John Lennon

Meine ersten Musikhelden habe ich im Plattenschrank meines Vaters entdeckt. Dort gab es neben den Beatles, den Stones und Udo Lindenberg auch John Lennon. Noch schön auf Vinyl. Die Lieder haben mich schon als kleiner Scheißer angesprochen, die habe ich sofort kapiert. John Lennon wirkte auf mich wie der coolste Typ der Welt, ihm schienen die Texte superwichtig, die aus seinem Leben heraus entstanden und seinen politischen Überzeugungen geschuldet waren.

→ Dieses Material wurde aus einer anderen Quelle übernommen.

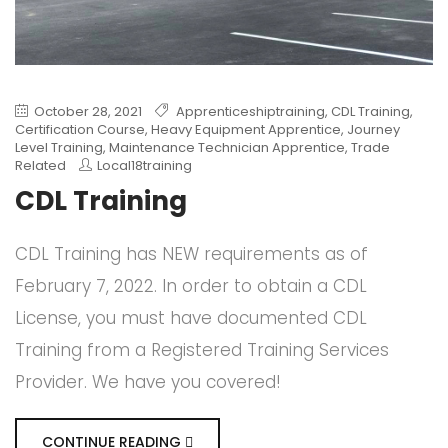
October 28, 2021
Apprenticeshiptraining
,
CDL Training
,
Certification Course
,
Heavy Equipment Apprentice
,
Journey
Level Training
,
Maintenance Technician Apprentice
,
Trade
Related
Local18training
CDL Training
CDL Training has NEW requirements as of
February 7, 2022. In order to obtain a CDL
License, you must have documented CDL
Training from a Registered Training Services
Provider. We have you covered!
CONTINUE READING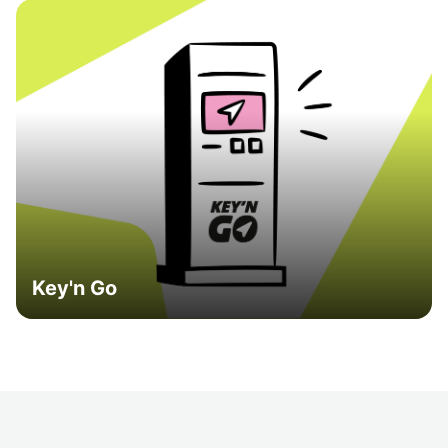
Key'n Go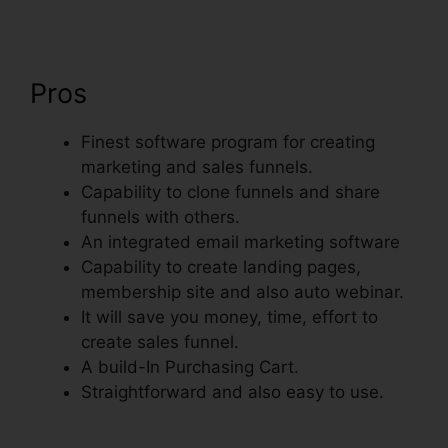
Pros
Finest software program for creating
marketing and sales funnels.
Capability to clone funnels and share
funnels with others.
An integrated email marketing software
Capability to create landing pages,
membership site and also auto webinar.
It will save you money, time, effort to
create sales funnel.
A build-In Purchasing Cart.
Straightforward and also easy to use.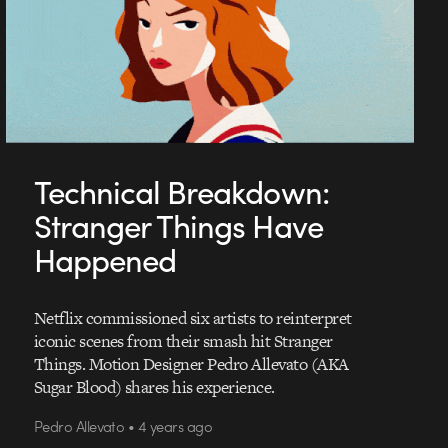
Technical Breakdown:
Stranger Things Have
Happened
Netflix commissioned six artists to reinterpret
iconic scenes from their smash hit Stranger
Things. Motion Designer Pedro Allevato (AKA
Sugar Blood) shares his experience.
Pedro Allevato • 4 years ago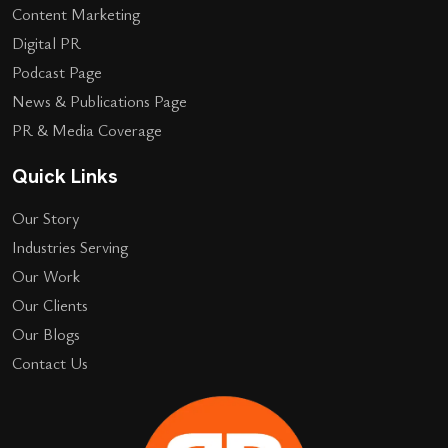
Content Marketing
Digital PR
Podcast Page
News & Publications Page
PR & Media Coverage
Quick Links
Our Story
Industries Serving
Our Work
Our Clients
Our Blogs
Contact Us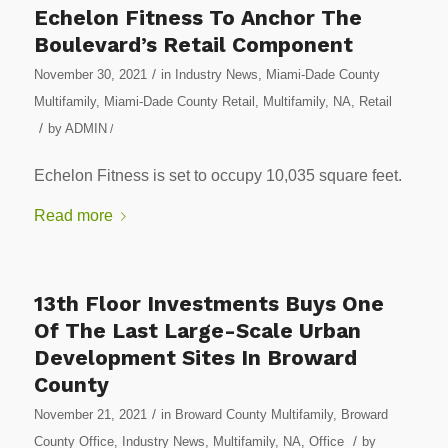
Echelon Fitness To Anchor The
Boulevard’s Retail Component
/
November 30, 2021
in
Industry News
,
Miami-Dade County
Multifamily
,
Miami-Dade County Retail
,
Multifamily
,
NA
,
Retail
/
by
ADMIN
/
Echelon Fitness is set to occupy 10,035 square feet.
Read more
13th Floor Investments Buys One
Of The Last Large-Scale Urban
Development Sites In Broward
County
/
November 21, 2021
in
Broward County Multifamily
,
Broward
/
County Office
,
Industry News
,
Multifamily
,
NA
,
Office
by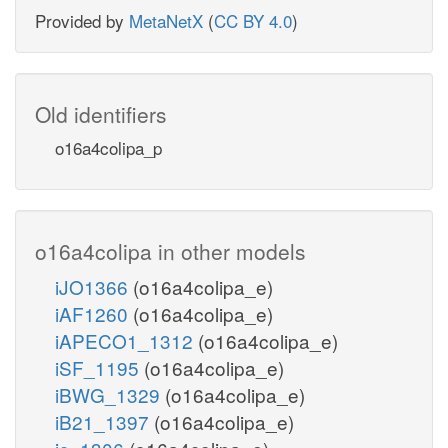
Provided by
MetaNetX
(
CC BY 4.0
)
Old identifiers
o16a4colipa_p
o16a4colipa in other models
iJO1366
(o16a4colipa_e)
iAF1260
(o16a4colipa_e)
iAPECO1_1312
(o16a4colipa_e)
iSF_1195
(o16a4colipa_e)
iBWG_1329
(o16a4colipa_e)
iB21_1397
(o16a4colipa_e)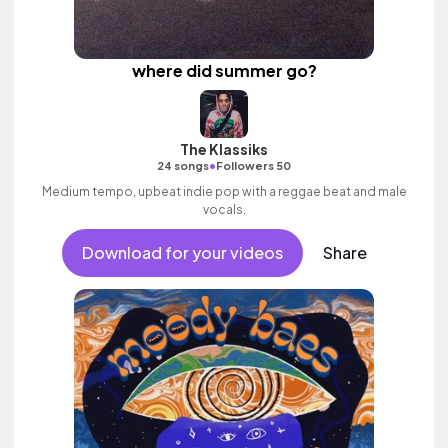
where did summer go?
The Klassiks
•
24 songs
Followers 50
Medium tempo, upbeat indie pop with a reggae beat and male
vocals.
Download for your videos
Share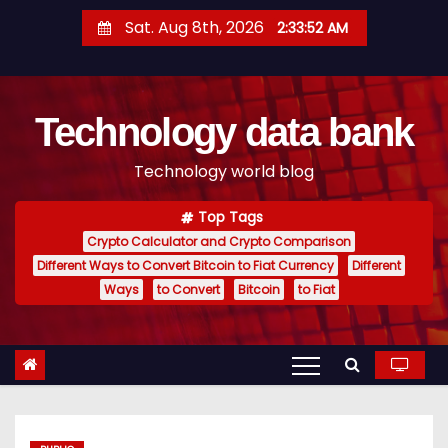
S
Sat. Aug 8th, 2026
2:33:53 AM
k
i
p
Technology data bank
t
o
Technology world blog
c
o
Top Tags
n
Crypto Calculator and Crypto Comparison
t
Different Ways to Convert Bitcoin to Fiat Currency
Different
e
Ways
to Convert
Bitcoin
to Fiat
n
t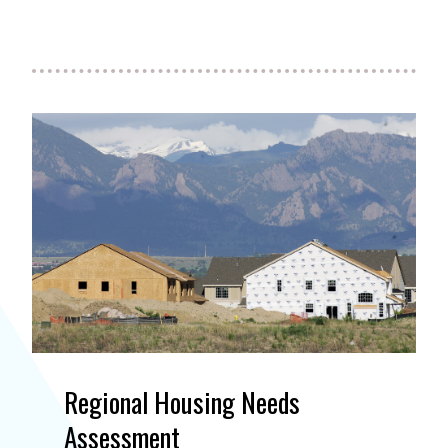
Regional Housing Needs
Assessment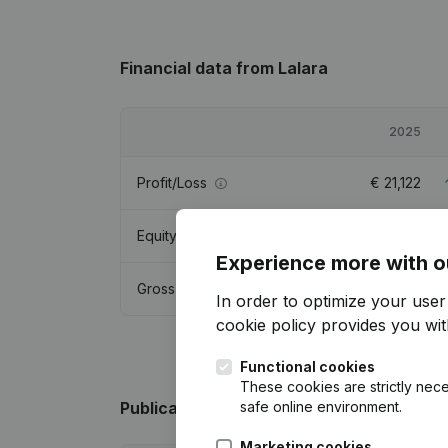
Financial data
from Lalara
2025
Profit/Loss
€
21,122
Equity
€
72,420
Experience more with o
Gross margin
€
51,048
In order to optimize your use
cookie policy
provides you with
Functional cookies
These cookies are strictly nece
safe online environment.
Publications
from Lalara
Marketing cookies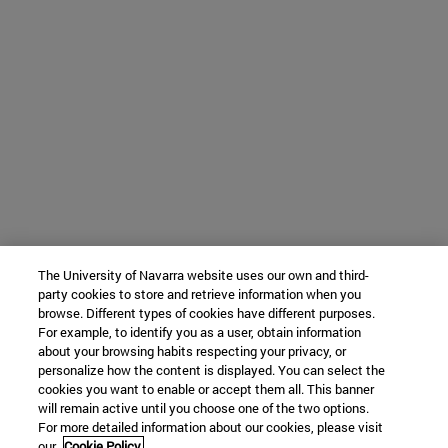
The University of Navarra website uses our own and third-
party cookies to store and retrieve information when you
browse. Different types of cookies have different purposes.
For example, to identify you as a user, obtain information
about your browsing habits respecting your privacy, or
personalize how the content is displayed. You can select the
cookies you want to enable or accept them all. This banner
will remain active until you choose one of the two options.
For more detailed information about our cookies, please visit
our
Cookie Policy.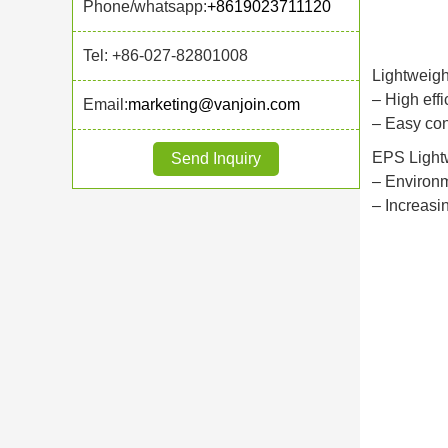
Phone/whatsapp:
+8619023711120
Tel: +86-027-82801008
Lightweigh
– High effi
Email:
marketing@vanjoin.com
– Easy con
EPS Lightw
Send Inquiry
– Environm
– Increasi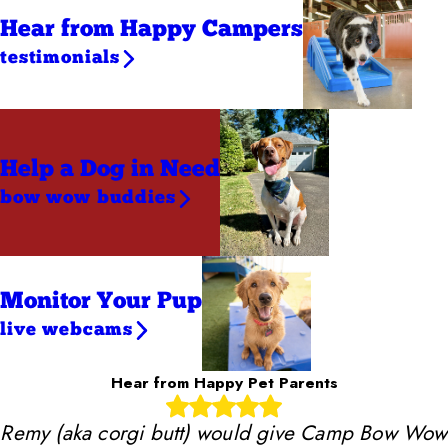
Hear from Happy Campers
testimonials
Help a Dog
in Need
bow wow buddies
Monitor Your Pup
live webcams
Hear from Happy Pet Parents
Remy (aka corgi butt) would give Camp Bow Wow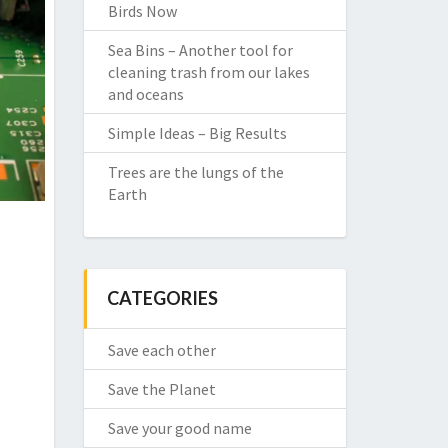
Birds Now
Sea Bins – Another tool for
cleaning trash from our lakes
and oceans
Simple Ideas – Big Results
Trees are the lungs of the
Earth
CATEGORIES
Save each other
Save the Planet
Save your good name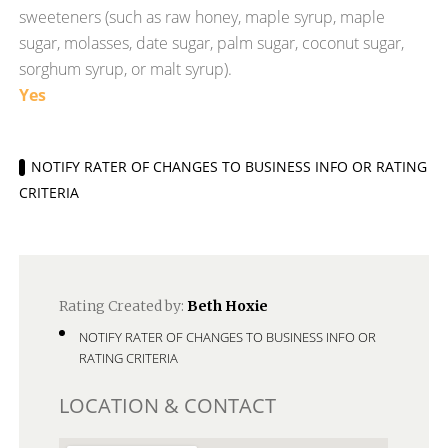
sweeteners (such as raw honey, maple syrup, maple
sugar, molasses, date sugar, palm sugar, coconut sugar,
sorghum syrup, or malt syrup).
Yes
NOTIFY RATER OF CHANGES TO BUSINESS INFO OR RATING
CRITERIA
Rating Created by:
Beth Hoxie
NOTIFY RATER OF CHANGES TO BUSINESS INFO OR
RATING CRITERIA
LOCATION & CONTACT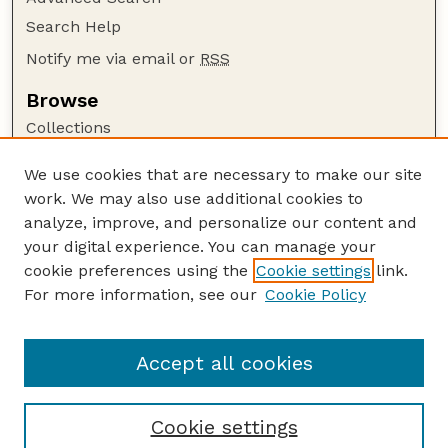
Search Help
Notify me via email or
RSS
Browse
Collections
Disciplines
We use cookies that are necessary to make our site
Authors
work. We may also use additional cookies to
Author Corner
analyze, improve, and personalize our content and
your digital experience. You can manage your
Author FAQ
cookie preferences using the
Cookie settings
link.
Guide to Submitting
For more information, see our
Cookie Policy
Links
Nebraska Center for Virology website
Accept all cookies
Cookie settings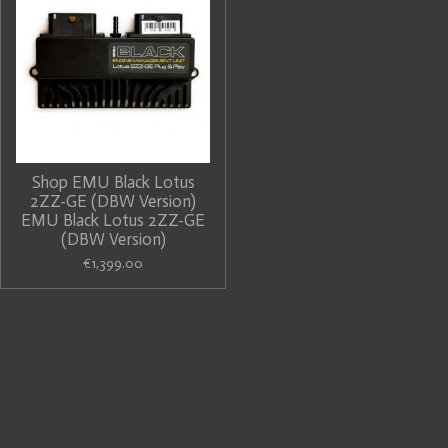
Shop EMU Black Lotus
2ZZ-GE (DBW Version)
EMU Black Lotus 2ZZ-GE
(DBW Version)
€1,399.00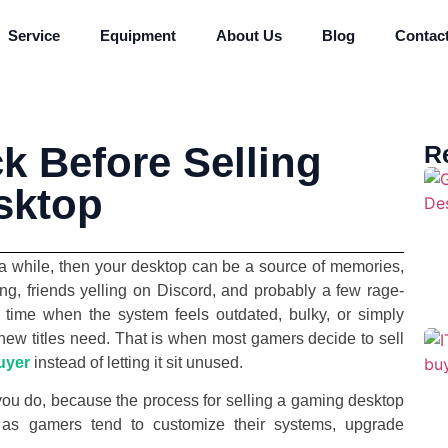
Service
Equipment
About Us
Blog
Contac
k Before Selling
R
sktop
 a while, then your desktop can be a source of memories,
ng, friends yelling on Discord, and probably a few rage-
t time when the system feels outdated, bulky, or simply
s new titles need. That is when most gamers decide to sell
uyer
instead of letting it sit unused.
 you do, because the process for selling a gaming desktop
r, as gamers tend to customize their systems, upgrade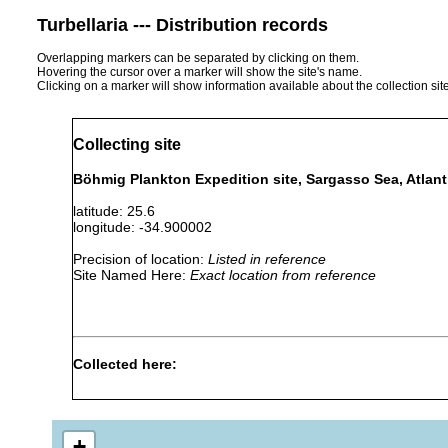
Turbellaria --- Distribution records
Overlapping markers can be separated by clicking on them.
Hovering the cursor over a marker will show the site's name.
Clicking on a marker will show information available about the collection sit
Collecting site
Böhmig Plankton Expedition site, Sargasso Sea, Atlan
latitude: 25.6
longitude: -34.900002
Precision of location:
Listed in reference
Site Named Here:
Exact location from reference
Collected here:
Haplodiscus weldoni
Jul-Nov 1889
pelagic
+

Er hat nie auf Hits geschielt, während Paul McCartney sehr wohl mit Michael Jackson zusammenarbeitete, damit der Laden lief.

Wegen John Lennon habe ich mir als Teenager meine Haare wachsen lassen. Ich rede mir ein, dass ich nur wegen ihm heute eine Brille tragen muss. Im White Album der Beatles war ein Poster von John drinnen, das ich in meinem Kinderzimmer an die Wand gepinnt und sofort Ärger mit meinem Vater bekommen habe. Ein Loch in dem Bild, das ging gar nicht! Auf dem Foto trug John eine kleine runde Brille. Auf dem Flohmarkt habe ich mir ein ähnliches Modell mit Fenstergläsern gekauft. Ich habe sie die ganze Zeit getragen, irgendwann wurde mein Sehvermögen ziemlich schlecht. Seitdem brauche ich eine richtige Brille.

Henri Charrière

Als ich zehn war, hatte ich einen Klavierlehrer, einen rumänischen Jazzpianisten, der mich ein bisschen erziehen wollte. Er fand, Disziplin sei im Leben wichtig, und gab mir Bücher, um meinen Charakter zu formen, wie er es nannte. Der Pate, Der Steppenwolf und eines Tages Papillon von Henri Charrière. Meine Aufgabe: das Buch auf einer DIN-A4-Seite zusammenzufassen. Damals gab es noch kein Youtube oder Wikipedia, wo ich die Inhaltsangaben hätte klauen können. Ich hatte keine Wahl, ich musste das Buch lesen, und selten hat mich eine Geschichte so gefesselt wie Papillon.

Sie handelt von einem Typen, der zu Unrecht wegen Totschlags verurteilt wurde und in Französisch-Guayana eine lebenslängliche Haftstrafe absitzen muss. Er versucht mehrmals auszubrechen, erst als älterem Mann gelingt ihm das. Und dieser Mann, der einen Schmetterling auf den Arm tätowiert hat und deshalb Papillon genannt wird, war Henri Charrière. Ich werde nie vergessen, wie er sich durchgebissen hat, trotz der Hoffnungslosigkeit seiner Lage. Es herrschten furchtbare hygienische Zustände auf der Gefängnisinsel, er aß teilweise Kakerlaken, um zu überleben. Solche Bilder flashen zurück in meinen Hinterkopf, wenn ich mich in eine Sache verrannt habe, einfach keinen Ausweg finde. Dann denke ich an Papillon und reiße mich zusammen. Er ist für mich ein Ansporn geworden, nicht aufzugeben.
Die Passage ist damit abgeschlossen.